The best example of this came a little over a year ago, during Donaire’s bout against Japanese legend, Toshiaki Nishioka. Both men are counterpunchers by nature who wait for their foe to take the initiative before striking. Their reluctance to engage one another resulted in a staring match between the two fighters, drawing boos and catcalls from the fans at the Home Depot Center in Carson, Ca. What made their dance with one another even more agonizing to watch was that they were following a Fight of the Year candidate in Brandon Rios vs. Mike Alvarado 1, a barnburner that saw neither men shy away from war.
DONAIRE NO LONGER “VIEWER’S VIAGRA”
Rios-Alvarado drew the fans to the arena that night and I’m willing to bet that most viewers switched channels after their unforgettable war. This bout easily should have been made the main event on that October 13th, 2012 card by HBO. There was nothing else to remember that night. When Donaire finally knocked Nishioka out in the ninth round after the Japanese fighter decided to take a chance and press the action, it was more relief than excitement.
AND THEN CAME RIGO!
Earlier this year, HBO and Top Rank promoter Bob Arum ran into another problem in their Donaire marathon: he was schooled, and out boxed easily by Cuban Olympian, Guillermo Rigondeaux. In a continuing trend, this bout was anything but exciting or action packed. But for some odd reason, Rigondeaux was to blame for that by most of the media. Donaire was quickly forgiven and is being given his own HBO headline against a man he already destroyed in the best performance of his career. Meanwhile, Rigondeaux was told that he was unwelcome back on HBO where, according to Bob Arum (who lied yesterday but is telling the truth today) the executives throw up at the mere mention of his name.

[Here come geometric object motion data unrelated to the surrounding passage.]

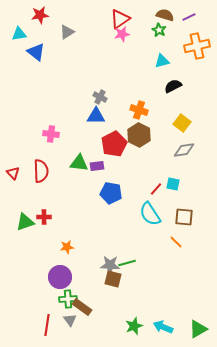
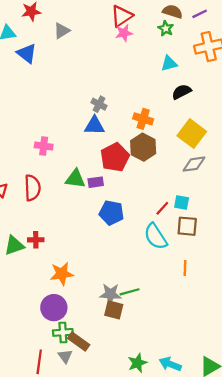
yellow square: (182, 123) -> (192, 134), size x1.4
brown square: (184, 217) -> (187, 226), moved
orange line: (176, 242) -> (185, 268), turned 48
orange star: (67, 247) -> (62, 274), size x1.5

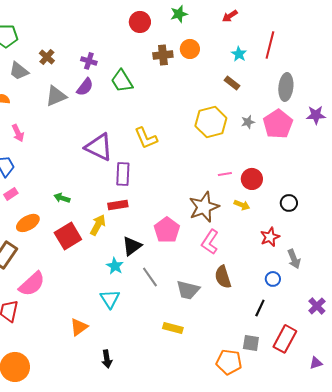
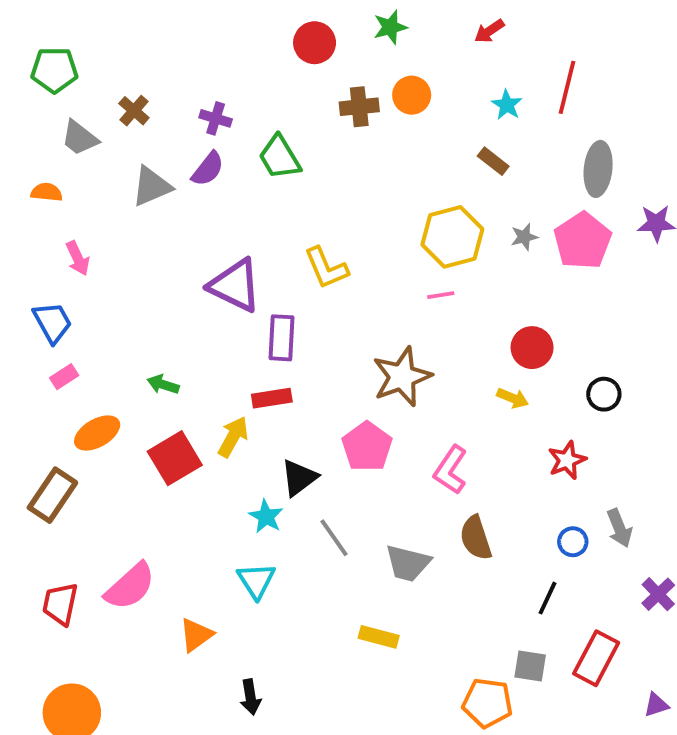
pink line: (225, 174) -> (441, 295), moved
brown star: (204, 207) -> (402, 377), moved
gray arrow: (294, 259) -> (619, 528), moved
pink semicircle: (32, 284) -> (130, 586), moved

NOT MAIN EVENT WORTHY HERE
Once again Donaire is wrongly being made the main event on a card where he is not the draw. The reality in boxing is that a Filipino boxer not named Pacquiao against an Armenian does not draw crowds to a fight in Texas. You know what does? Latinos. You know who is fighting on Donaire’s undercard? Two Latinos.
PUERTO RICO V. MEXICO IS SECOND BANANA
Not just any Latinos either. A Mexican versus a Puerto Rican, the greatest cultural rivalry in boxing. Mikey Garcia, Donaire’s stablemate, and Roman Martinez have 59 wins and one loss between them. Garcia has been fundamentally and technically complete so far and according to many within the industry it is he, not his Filipino colleague who is also trained by his brother Robert Garcia, who will be the next one at the top of the ‘pound for pound’ list. In every bout he has had on HBO so far he has looked brilliant if not close to perfect.
HBO FEEDING UP CRAP INSTEAD OF STEAK!
Chances are he will look just as good this evening. But he’s just the appetizer even though he is facing the more credible opponent. For the entree, we get to see Donaire face a 37 yr old who has lost two of his last four fights and is at least two divisions past his prime.